> Problem details
Go through the data below and copy it exactly, skipping every picture.

> Data shown
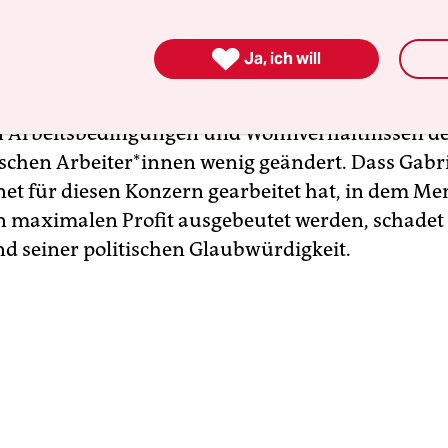
schaftsminister, das System der Fleischindustrie
ür Deutschland“ und prangerte – zu Recht – die

Ja, ich will
cher Arbeitskräfte an. Nur hat sich in den letzte
e wir alle am Beispiel Tönnies erfahren haben, an
n Arbeitsbedingungen und Wohnverhältnissen d
chen Ar­bei­ter*in­nen wenig geändert. Dass Gabr
et für diesen Konzern gearbeitet hat, in dem M
en maximalen Profit ausgebeutet werden, schadet
d seiner politischen Glaubwürdigkeit.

> Finished exercise
schaftsminister, das System der Fleischindustrie
ür Deutschland“ und prangerte – zu Recht – die

Ja, ich will
cher Arbeitskräfte an. Nur hat sich in den letzte
e wir alle am Beispiel Tönnies erfahren haben, an
n Arbeitsbedingungen und Wohnverhältnissen d
chen Ar­bei­ter*in­nen wenig geändert. Dass Gabr
et für diesen Konzern gearbeitet hat, in dem M
en maximalen Profit ausgebeutet werden, schadet
d seiner politischen Glaubwürdigkeit.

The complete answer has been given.